Omnichannel is one of those terms that gets repeated so regularly that it can lose its meaning. The underlying idea, though, is that customers don’t shop in a single place, and the brands that win re those that can connect experiences, messaging and measurement across multiple touchpoints. However, what those channels are has changed.
Until recently, an omnichannel plan could be drawn with two big boxes. One for physical stores and one for websites. Today, however, social platforms are becoming storefronts, apps are becoming ecosystems, and large language models (LLMs) are beginning to act as discovery engines, shopping assistants and, crucially, transaction layers in one.
A meaningful shift
Earlier this year, Carrefour became the first European supermarket to enable transactions through ChatGPT. It was an early signal that conversational commerce is moving from concept to capability. It clearly demonstrates a meaningful shift where a customer’s shopping journey can start and finish inside a conversation. Rather than jumping from search results to a retailer site, a shopper can ask for dinner ideas, refine choices based on budget, and then build a basket without leaving the chat interface.
Savvy brands are realising they need to show up in these conversations. Retailers and platforms are already positioning themselves for an advertising layer in conversational experiences. Amazon’s new shopping assistant, Rufus, is an example of how quickly “assistant” can become “inventory,” with plans reportedly moving toward paid placements over time. OpenAI also quietly launched an ads manager for ChatGPT recently as it builds out its ad business. Meanwhile, consumers are increasingly asking LLMs for recommendations; often phrasing queries as “best for me” rather than “best overall.” That shift from keyword search to intent-rich conversation changes what it means to optimise for discovery.
In practice, people are using LLMs in three recurring ways. Firstly, there is exploration, where they ask for broad ideas and options. Then, narrowing where shortlists are produced that fit within given constraints. Finally, reassurance where consumers look for validating a choice prior to purchase. Brands that understand which stage they are influencing can tailor content accordingly.
What will hold the ecosystem together?
As the makeup of omnichannel becomes increasingly digital, superapps are being vaunted as the glue that could potentially hold the whole ecosystem together. But could the LLM become the glue? After all, it is an always-available layer that sits above existing digital channels. Only time will tell. But even if it does, it’s unlikely that brand and retailer apps will vanish any time soon. Apps still deliver unmatched value for loyalty, personalisation, push messaging, saved preferences and post-purchase service. Yet, there is no doubt that social commerce is gathering pace. In fact, some forecasts suggest TikTok Shop could become a top-three global retailer by 2030.

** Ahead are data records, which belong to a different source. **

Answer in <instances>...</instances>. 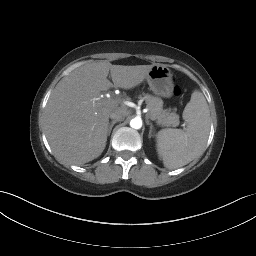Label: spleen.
<instances>
[{
	"label": "spleen",
	"instance_id": "1",
	"mask_svg": "<svg viewBox=\"0 0 256 256\" xmlns=\"http://www.w3.org/2000/svg\"><path fill=\"white\" fill-rule=\"evenodd\" d=\"M185 130L162 129L157 133V152L165 167H182L201 154L209 135L210 111L204 95L195 90L185 106Z\"/></svg>",
	"mask_w": 256,
	"mask_h": 256
}]
</instances>
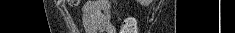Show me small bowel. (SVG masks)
I'll return each instance as SVG.
<instances>
[{
  "label": "small bowel",
  "mask_w": 235,
  "mask_h": 33,
  "mask_svg": "<svg viewBox=\"0 0 235 33\" xmlns=\"http://www.w3.org/2000/svg\"><path fill=\"white\" fill-rule=\"evenodd\" d=\"M109 3L104 0H91L83 6V25L86 33H116L107 15Z\"/></svg>",
  "instance_id": "small-bowel-1"
}]
</instances>
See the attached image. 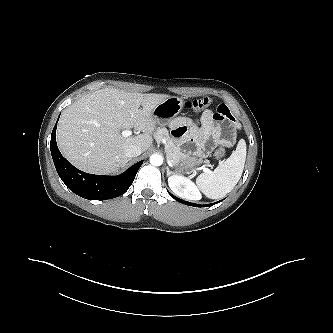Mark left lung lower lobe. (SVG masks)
<instances>
[{
  "instance_id": "1",
  "label": "left lung lower lobe",
  "mask_w": 333,
  "mask_h": 333,
  "mask_svg": "<svg viewBox=\"0 0 333 333\" xmlns=\"http://www.w3.org/2000/svg\"><path fill=\"white\" fill-rule=\"evenodd\" d=\"M169 194H170V196L173 197L175 200H177V201H179V202H181V203H183V204L190 205V206H194V207H208V206L215 205V204H217V203H219V202L222 201V200H220V201L215 202V203H213V204L198 205V204H194V203H191V202H187V201L181 200V199L175 197L174 195H172L171 193H169Z\"/></svg>"
}]
</instances>
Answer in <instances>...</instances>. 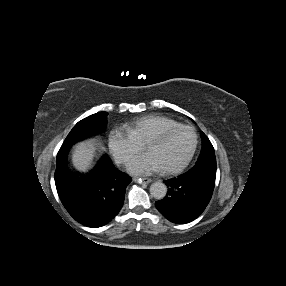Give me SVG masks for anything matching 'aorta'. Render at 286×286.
<instances>
[{"instance_id":"obj_1","label":"aorta","mask_w":286,"mask_h":286,"mask_svg":"<svg viewBox=\"0 0 286 286\" xmlns=\"http://www.w3.org/2000/svg\"><path fill=\"white\" fill-rule=\"evenodd\" d=\"M150 194L153 198L161 200L167 194V187L162 182H155L150 186Z\"/></svg>"}]
</instances>
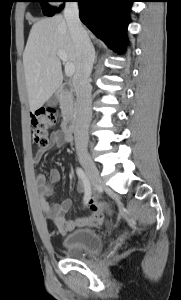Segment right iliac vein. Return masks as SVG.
<instances>
[{
  "label": "right iliac vein",
  "mask_w": 181,
  "mask_h": 300,
  "mask_svg": "<svg viewBox=\"0 0 181 300\" xmlns=\"http://www.w3.org/2000/svg\"><path fill=\"white\" fill-rule=\"evenodd\" d=\"M78 158L83 168L85 169L87 177L89 181L92 183V185L96 186L97 184H99L100 183L99 171L95 163L89 156V154L86 152H81L78 154Z\"/></svg>",
  "instance_id": "right-iliac-vein-1"
}]
</instances>
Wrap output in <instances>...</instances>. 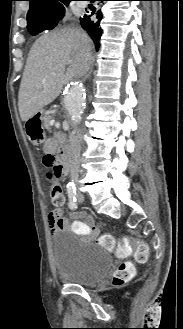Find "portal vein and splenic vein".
Returning <instances> with one entry per match:
<instances>
[{
	"instance_id": "obj_1",
	"label": "portal vein and splenic vein",
	"mask_w": 183,
	"mask_h": 329,
	"mask_svg": "<svg viewBox=\"0 0 183 329\" xmlns=\"http://www.w3.org/2000/svg\"><path fill=\"white\" fill-rule=\"evenodd\" d=\"M54 122H55L54 120H51V121H50V125H53V124H54Z\"/></svg>"
}]
</instances>
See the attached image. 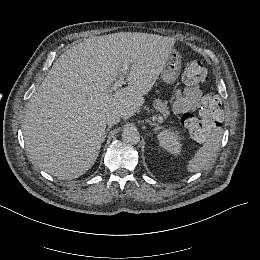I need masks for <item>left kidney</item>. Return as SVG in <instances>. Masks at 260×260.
I'll return each mask as SVG.
<instances>
[{"label": "left kidney", "mask_w": 260, "mask_h": 260, "mask_svg": "<svg viewBox=\"0 0 260 260\" xmlns=\"http://www.w3.org/2000/svg\"><path fill=\"white\" fill-rule=\"evenodd\" d=\"M159 145L167 152L177 155L181 151L180 135L178 131L166 129L157 135Z\"/></svg>", "instance_id": "obj_1"}]
</instances>
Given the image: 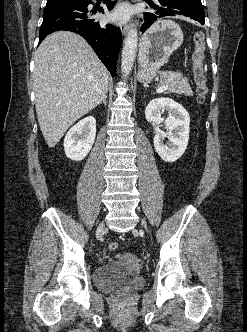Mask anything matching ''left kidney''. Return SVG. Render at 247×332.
Segmentation results:
<instances>
[{"label":"left kidney","instance_id":"1","mask_svg":"<svg viewBox=\"0 0 247 332\" xmlns=\"http://www.w3.org/2000/svg\"><path fill=\"white\" fill-rule=\"evenodd\" d=\"M167 111L168 116L164 120L161 113ZM148 122L159 124L164 121L168 133L156 132L153 142L158 155L165 162H175L186 150L189 131L190 116L186 109L170 98H156L149 102L145 110ZM168 137L170 142L165 143Z\"/></svg>","mask_w":247,"mask_h":332}]
</instances>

Whilst a modern purchase journey could well include a TikTok Shop, Reddit threads, ChatGPT or a brand app, physical retail is not going to disappear. In fact, we continue to see growth in store footprints, even for digital-native brands. Abercrombie & Fitch is just one good example. Its app detects when a customer walks into a store and switches to in-store mode. About an hour after they leave, it sends a push notification asking for feedback, timed so the visit is still fresh. Participation earns loyalty points, creating a simple loop that connects app, store, and CRM. Shein and TikTok Shop experimenting with pop-up formats, are reminders that whilst discovery may happen in-feed, trust and conversion can still be accelerated in-person.
Connecting the dots
As channels proliferate, one of the hardest problems for brands is how to connect the dots across fragmented journeys. When discovery happens in a chatbot, validation happens in a Reddit thread, and conversion happens in an app, traditional last-click reporting becomes less useful and can actively mislead budget decisions.

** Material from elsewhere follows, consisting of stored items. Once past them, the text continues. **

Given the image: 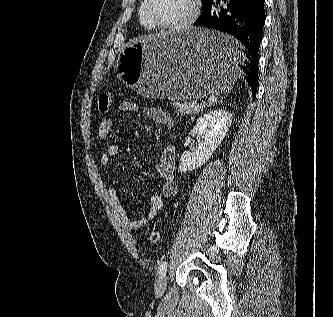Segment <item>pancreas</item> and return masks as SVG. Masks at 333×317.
Wrapping results in <instances>:
<instances>
[{"label": "pancreas", "mask_w": 333, "mask_h": 317, "mask_svg": "<svg viewBox=\"0 0 333 317\" xmlns=\"http://www.w3.org/2000/svg\"><path fill=\"white\" fill-rule=\"evenodd\" d=\"M208 106L209 105L207 103H202L198 105V104H192L191 101H184L183 103L176 101L173 103L174 109L178 113H181L183 115H194L196 113L203 111Z\"/></svg>", "instance_id": "cf45deb5"}]
</instances>
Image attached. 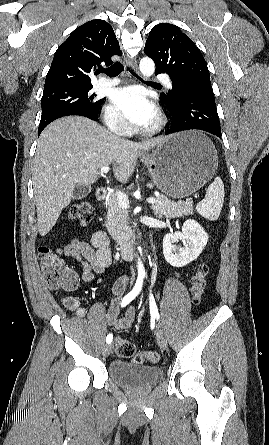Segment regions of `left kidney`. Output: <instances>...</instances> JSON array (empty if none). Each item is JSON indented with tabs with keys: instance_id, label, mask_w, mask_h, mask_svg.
<instances>
[{
	"instance_id": "left-kidney-1",
	"label": "left kidney",
	"mask_w": 269,
	"mask_h": 445,
	"mask_svg": "<svg viewBox=\"0 0 269 445\" xmlns=\"http://www.w3.org/2000/svg\"><path fill=\"white\" fill-rule=\"evenodd\" d=\"M181 241L183 246H176ZM208 242V234L195 220H187L182 232L167 234L163 239L165 260L174 267H183L197 259Z\"/></svg>"
}]
</instances>
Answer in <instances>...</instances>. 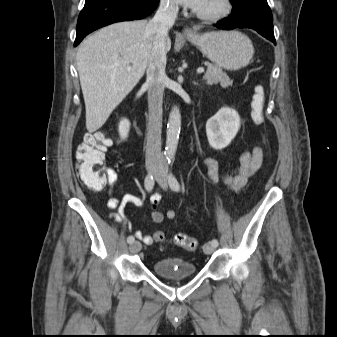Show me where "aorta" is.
I'll list each match as a JSON object with an SVG mask.
<instances>
[{
	"instance_id": "762f6f07",
	"label": "aorta",
	"mask_w": 337,
	"mask_h": 337,
	"mask_svg": "<svg viewBox=\"0 0 337 337\" xmlns=\"http://www.w3.org/2000/svg\"><path fill=\"white\" fill-rule=\"evenodd\" d=\"M180 129H181L180 110L177 106H174L169 114L167 124L166 147H165V155L167 157H173L176 153Z\"/></svg>"
}]
</instances>
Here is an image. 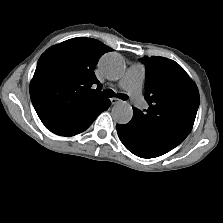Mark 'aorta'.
<instances>
[{
	"mask_svg": "<svg viewBox=\"0 0 223 223\" xmlns=\"http://www.w3.org/2000/svg\"><path fill=\"white\" fill-rule=\"evenodd\" d=\"M99 67L107 79L117 80L124 73L125 62L118 54L107 53L100 59ZM111 115L114 122L127 124L132 119L133 109L129 103L120 101L112 107Z\"/></svg>",
	"mask_w": 223,
	"mask_h": 223,
	"instance_id": "762f6f07",
	"label": "aorta"
}]
</instances>
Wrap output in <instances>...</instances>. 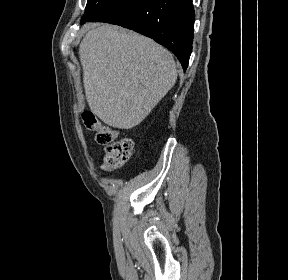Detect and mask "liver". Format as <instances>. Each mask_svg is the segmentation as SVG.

LLMs introduce an additional layer of complexity. Most brands can only observe LLM-driven traffic when it lands on owned properties. One solution is to treat AI search as a first-class input, just like SEO and onsite search. Teams can then compile the most common AI-driven phrases and prompts in their category and feed them into content and merchandising workflows so the brand’s answers remain consistent wherever the customer encounters them.

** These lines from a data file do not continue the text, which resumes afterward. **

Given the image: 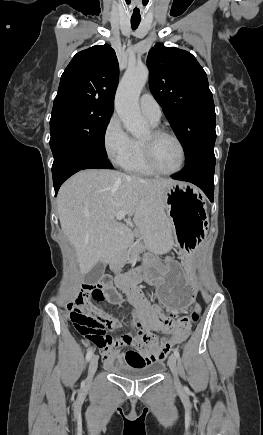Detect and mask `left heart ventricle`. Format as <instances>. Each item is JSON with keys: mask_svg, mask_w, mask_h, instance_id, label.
I'll list each match as a JSON object with an SVG mask.
<instances>
[{"mask_svg": "<svg viewBox=\"0 0 263 435\" xmlns=\"http://www.w3.org/2000/svg\"><path fill=\"white\" fill-rule=\"evenodd\" d=\"M143 140H151V132H148ZM153 155L156 165L163 171H173L180 166L181 150L169 137L153 140Z\"/></svg>", "mask_w": 263, "mask_h": 435, "instance_id": "b2bd125f", "label": "left heart ventricle"}]
</instances>
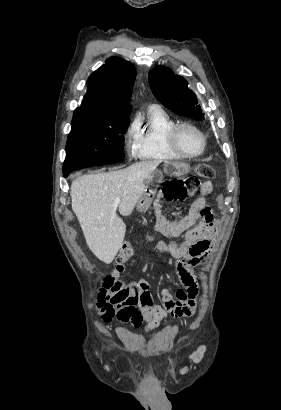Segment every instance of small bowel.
Masks as SVG:
<instances>
[{
    "mask_svg": "<svg viewBox=\"0 0 281 410\" xmlns=\"http://www.w3.org/2000/svg\"><path fill=\"white\" fill-rule=\"evenodd\" d=\"M210 192L211 184L204 182L187 215L178 221L167 220L162 206L159 203L155 205L156 228L172 239L182 237L181 242H158L155 249L176 259V275L185 289H179L175 296L167 289H162L160 298L163 305H154L150 283L140 278L136 282L125 284L122 275L126 265L119 263L104 277L97 298L98 312L105 320L107 315L124 312L128 320L134 323V316L129 311L135 310L139 313L138 326L144 320L147 322L145 330L150 331L169 315L183 317L194 313L195 308L190 313L185 312L189 304L195 302L198 293L194 268L208 255L218 233L212 210L206 204V197Z\"/></svg>",
    "mask_w": 281,
    "mask_h": 410,
    "instance_id": "obj_1",
    "label": "small bowel"
}]
</instances>
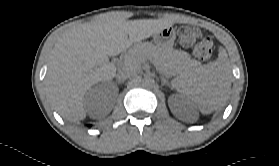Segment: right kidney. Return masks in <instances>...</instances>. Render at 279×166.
<instances>
[{"label":"right kidney","instance_id":"ca27d5eb","mask_svg":"<svg viewBox=\"0 0 279 166\" xmlns=\"http://www.w3.org/2000/svg\"><path fill=\"white\" fill-rule=\"evenodd\" d=\"M118 87L112 88L110 85L102 84L90 89L85 97V103L90 106H96L101 97H112L118 94Z\"/></svg>","mask_w":279,"mask_h":166}]
</instances>
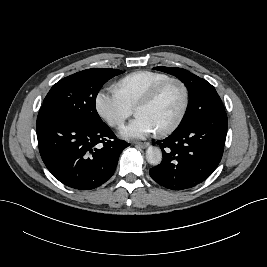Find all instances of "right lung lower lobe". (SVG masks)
<instances>
[{
	"label": "right lung lower lobe",
	"instance_id": "1",
	"mask_svg": "<svg viewBox=\"0 0 267 267\" xmlns=\"http://www.w3.org/2000/svg\"><path fill=\"white\" fill-rule=\"evenodd\" d=\"M36 131L48 170L64 185L78 190L105 183L114 174L120 153L129 146L117 140L105 123L90 125L46 105L40 108Z\"/></svg>",
	"mask_w": 267,
	"mask_h": 267
}]
</instances>
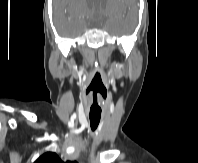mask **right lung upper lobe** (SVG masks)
<instances>
[{"label": "right lung upper lobe", "instance_id": "obj_1", "mask_svg": "<svg viewBox=\"0 0 198 163\" xmlns=\"http://www.w3.org/2000/svg\"><path fill=\"white\" fill-rule=\"evenodd\" d=\"M34 163H69L63 162L54 152H46L41 155Z\"/></svg>", "mask_w": 198, "mask_h": 163}]
</instances>
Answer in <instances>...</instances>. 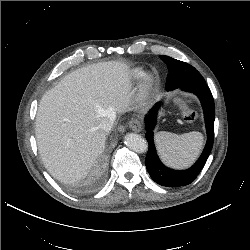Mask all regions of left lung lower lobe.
I'll list each match as a JSON object with an SVG mask.
<instances>
[{"instance_id": "1", "label": "left lung lower lobe", "mask_w": 250, "mask_h": 250, "mask_svg": "<svg viewBox=\"0 0 250 250\" xmlns=\"http://www.w3.org/2000/svg\"><path fill=\"white\" fill-rule=\"evenodd\" d=\"M185 67V72H191L190 65H182ZM181 90L188 91L196 94L204 110L205 125L207 131V142L205 148L195 162V164L186 170H173L166 167L159 159L153 140V129L156 124L157 111L161 106L158 102L145 116V129L146 140L148 141L149 148L145 159V164L151 178L158 184L166 187H180L190 184L200 173L205 165L207 158L212 150L214 142V119H215V106L213 96L207 84L204 82H195L178 87ZM175 88V89H178ZM173 89V90H175ZM172 91V90H169Z\"/></svg>"}]
</instances>
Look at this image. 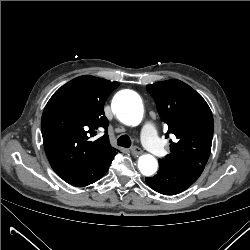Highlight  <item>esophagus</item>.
<instances>
[{
  "label": "esophagus",
  "instance_id": "esophagus-1",
  "mask_svg": "<svg viewBox=\"0 0 250 250\" xmlns=\"http://www.w3.org/2000/svg\"><path fill=\"white\" fill-rule=\"evenodd\" d=\"M131 153L135 156H139L142 154V150L141 148L137 147V146H134L132 149H131Z\"/></svg>",
  "mask_w": 250,
  "mask_h": 250
}]
</instances>
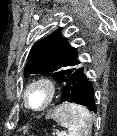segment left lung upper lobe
Wrapping results in <instances>:
<instances>
[{"label": "left lung upper lobe", "instance_id": "obj_1", "mask_svg": "<svg viewBox=\"0 0 117 136\" xmlns=\"http://www.w3.org/2000/svg\"><path fill=\"white\" fill-rule=\"evenodd\" d=\"M80 63L77 48L68 44L59 28L34 44L24 74L50 75L64 86Z\"/></svg>", "mask_w": 117, "mask_h": 136}]
</instances>
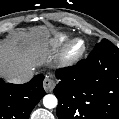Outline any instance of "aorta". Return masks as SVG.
I'll return each instance as SVG.
<instances>
[{"mask_svg": "<svg viewBox=\"0 0 119 119\" xmlns=\"http://www.w3.org/2000/svg\"><path fill=\"white\" fill-rule=\"evenodd\" d=\"M57 103V98L52 94H48L43 98V104L48 109L55 108L57 106Z\"/></svg>", "mask_w": 119, "mask_h": 119, "instance_id": "1", "label": "aorta"}]
</instances>
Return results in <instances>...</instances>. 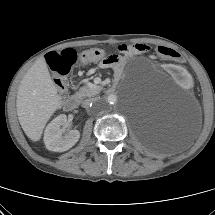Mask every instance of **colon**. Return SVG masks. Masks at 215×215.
I'll return each instance as SVG.
<instances>
[{
	"mask_svg": "<svg viewBox=\"0 0 215 215\" xmlns=\"http://www.w3.org/2000/svg\"><path fill=\"white\" fill-rule=\"evenodd\" d=\"M129 45H120L119 52H126ZM133 48V45H130ZM156 53L159 57L168 60H178L180 63L185 64L187 59L179 54L176 50L167 46H158ZM78 58V54L73 49H64L60 52H49L46 56V61L53 72L54 82L59 93H64L67 89L66 76L71 69V66ZM80 58L84 62H90L98 59H106L105 52L101 49L93 48L83 51Z\"/></svg>",
	"mask_w": 215,
	"mask_h": 215,
	"instance_id": "obj_1",
	"label": "colon"
}]
</instances>
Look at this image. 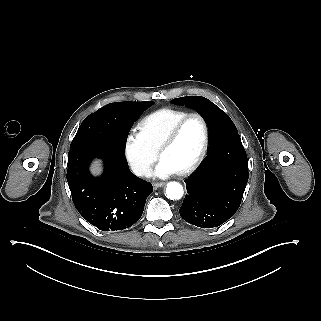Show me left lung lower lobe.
Wrapping results in <instances>:
<instances>
[{
	"mask_svg": "<svg viewBox=\"0 0 321 321\" xmlns=\"http://www.w3.org/2000/svg\"><path fill=\"white\" fill-rule=\"evenodd\" d=\"M248 178V160L239 134L210 142L208 155L185 180L188 194L180 216L201 228L223 224L239 208Z\"/></svg>",
	"mask_w": 321,
	"mask_h": 321,
	"instance_id": "obj_1",
	"label": "left lung lower lobe"
}]
</instances>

From an attribution perspective, the goal is to make such journeys visible enough to act upon. Start by ensuring analytics can identify traffic coming from LLM, then pair that with incremental measurement approaches so decisions don’t depend solely on click-level signals. Over time, as paid formats emerge in conversational interfaces, brands will need the same discipline they apply to search and social today. Consistent naming, clean landing experiences, and incrementality frameworks that hold up will be key.
What to do now
For marketeers, the immediate goal isn’t to overhaul their omnichannel plan, but to build readiness. New commerce surfaces such as TikTok Shop, conversational interfaces like ChatGPT, and community spaces like Reddit that shape preferences are adding steps to the journey while compressing the time between inspiration and purchase. This is nothing to fear, but everything to embrace. The winners over the next few years will be thosebrands that treat these shifts as a growth opportunity. Showing up with useful answers, creating connected experiences, and building robust analytics frameworks that can keep pace with how customers are making purchase decisions.